3.4. Assessment Results of Comprehensive Water Quality Considering Release of Sediment Pollution

We input the evaluation samples considering sediment release into the assessment model, and use GIS to export the dynamic assessment results.

By comparing Figure 3 and Figure 4, we can find that the average assessment results considering the release of nitrogen and phosphorus in sediment is 3.03 and the variable coefficient is 3.60. The comprehensive water quality level significantly declines. The comprehensive water quality level of 42.7% of the sampling points descends to levels inferior to level 3, which means the results of the assessment also change. Therefore, sediment pollution release can significantly change the status of water quality. Actually, sediment pollutants have dual characters of being sources and sinks of pollutants and change with external conditions [10]. Thus, it is necessary to combine the actual external conditions with the water quality comprehensive assessment to accurately assess the water quality status in the next.

4. Conclusions

This paper analyzes the influence of the release of nitrogen and phosphorus in sediments on water quality through a physical simulation experiment, and explores a method to dynamically assess comprehensive water quality based on the PCA/AHP-VFPR model. GIS is applied to visually display the assessment results of water quality and reflect the change of the water boundary. Taking Biliuhe Reservoir as an example, the results show that the water quality is good, which is between level 2 and level 3, and much closer to level 2; the water boundary can also be visual demonstrated, in which the water level is reduced from 63.10 m to 54.15 m.

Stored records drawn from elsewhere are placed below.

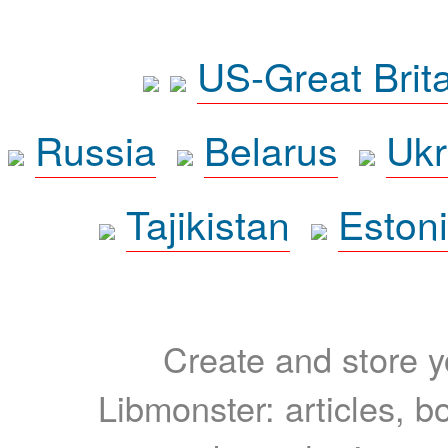
US-Great Brit
Russia
Belarus
Ukr
Tajikistan
Eston
Create and store yo
Libmonster: articles, b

The water quality of Biliuhe Reservoir, overall, is worse in summer and better in winter during the monitoring period. Meanwhile, water quality shows the tendency of becoming better from the entrance to the dam site, and the water quality in the surface layer is better than that in the bottom layer. The release of nitrogen and phosphorus in sediments could prominently affect water quality. Water quality is closer to, or worse than, level 3 considering the effects, and 42.7% of the samples are changed to being inferior to level 3.

This paper preliminarily studies the influence of sediment release on water quality assessment, but the effects of the microenvironment in water are ignored, which requires further study. This paper believes that the proposed method contributes to the study of the dynamic change of water quality, and it could also provide a reference for water resource protection and similar studies.